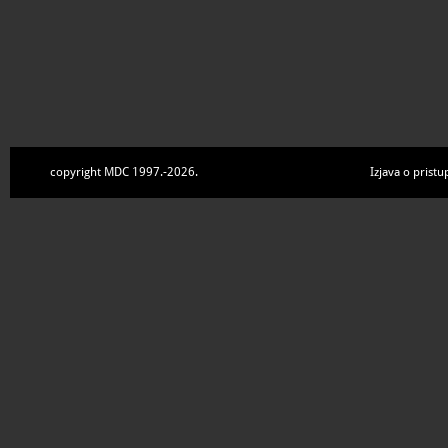
copyright MDC 1997.-2026.
Izjava o pristu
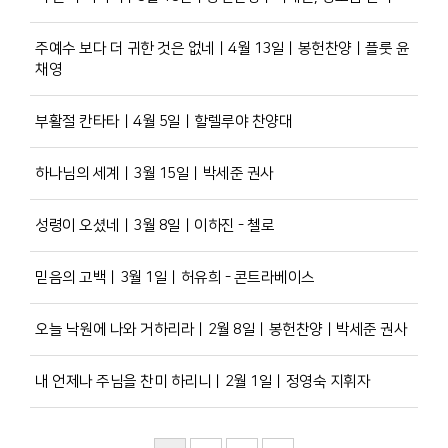
주예수 보다 더 귀한 것은 없네ㅣ4월 13일ㅣ봉헌찬양ㅣ플룻 윤
채영
부활절 칸타타ㅣ4월 5일ㅣ할렐루야 찬양대
하나님의 세계ㅣ3월 15일ㅣ박세준 권사
성령이 오셨네ㅣ3월 8일ㅣ이하진 - 첼로
믿음의 고백ㅣ3월 1일ㅣ허유희 - 콘트라베이스
오늘 낙원에 나와 거하리라ㅣ2월 8일ㅣ봉헌찬양ㅣ박세준 권사
내 언제나 주님을 찬미 하리니ㅣ2월 1일ㅣ정영숙 지휘자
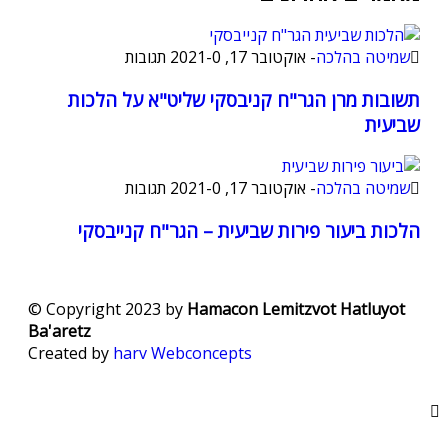
שמיטה בהלכה
-
אוקטובר 17, 2021
0 תגובות
-
תשובות מרן הגר"ח קניבסקי שליט"א על הלכות
שביעית
שמיטה בהלכה
-
אוקטובר 17, 2021
0 תגובות
-
הלכות ביעור פירות שביעית – הגר"ח קנייבסקי
© Copyright 2023 by
Hamacon Lemitzvot Hatluyot
Ba'aretz
Created by
harv
Webconcepts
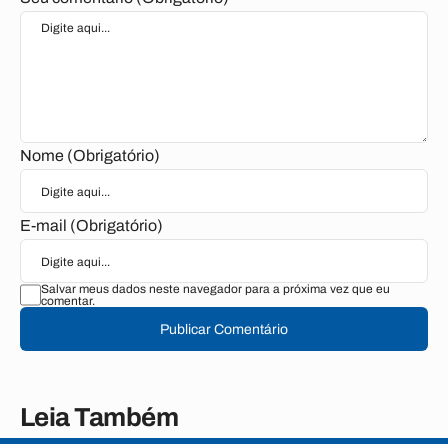
Nome (Obrigatório)
E-mail (Obrigatório)
Salvar meus dados neste navegador para a próxima vez que eu
comentar.
Publicar Comentário
Leia Também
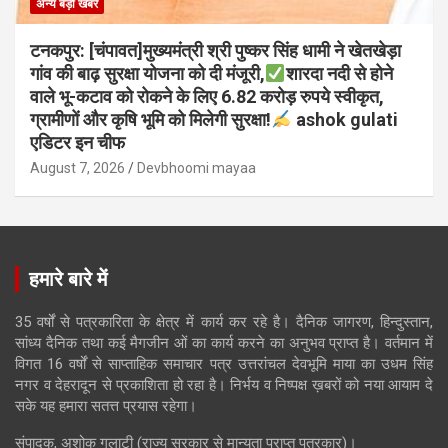
अन्य बड़ी खबरे
टनकपुर: [चंपावत]मुख्यमंत्री श्री पुष्कर सिंह धामी ने खेतखेड़ा
गांव की बाढ़ सुरक्षा योजना को दी मंजूरी,
शारदा नदी से होने
वाले भू-कटाव को रोकने के लिए 6.82 करोड़ रुपये स्वीकृत,
ग्रामीणों और कृषि भूमि को मिलेगी सुरक्षा!
ashok gulati
एडिटर इन चीफ
August 7, 2026
Devbhoomi mayaa
हमारे बारे में
35 वर्षों से पत्रकारिता के क्षेत्र में कार्य कर रहे है। दैनिक जागरण, हिन्दुस्तान,
सांध्य दैनिक तथा कई मैगजीन ओं का कार्य करने का अनुभव प्राप्त है। वर्तमान में
विगत 16 वर्षों से साप्ताहिक समाचार पत्र उत्तरांचल देवभूमि माया का उधम सिंह
नगर व देहरादून से प्रकाशिता हो रहा है। निर्भय व निष्पक्ष ख़बरों को नया आयाम दे
सके यह हमारा सतत्त प्रयास रहेगा।
संपादक, अशोक गुलाटी (राज्य सरकार से मान्यता प्राप्त पत्रकार)।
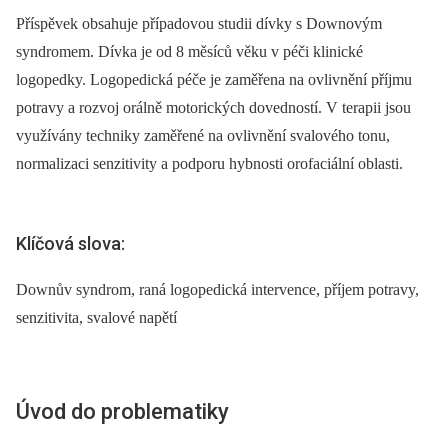
Příspěvek obsahuje případovou studii dívky s Downovým
syndromem. Dívka je od 8 měsíců věku v péči klinické
logopedky. Logopedická péče je zaměřena na ovlivnění příjmu
potravy a rozvoj orálně motorických dovedností. V terapii jsou
využívány techniky zaměřené na ovlivnění svalového tonu,
normalizaci senzitivity a podporu hybnosti orofaciální oblasti.
Klíčová slova:
Downův syndrom, raná logopedická intervence, příjem potravy,
senzitivita, svalové napětí
Úvod do problematiky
========
For this exercise, gather every line of the data that contains the word "Obrigatório".

Nome (Obrigatório)
E-mail (Obrigatório)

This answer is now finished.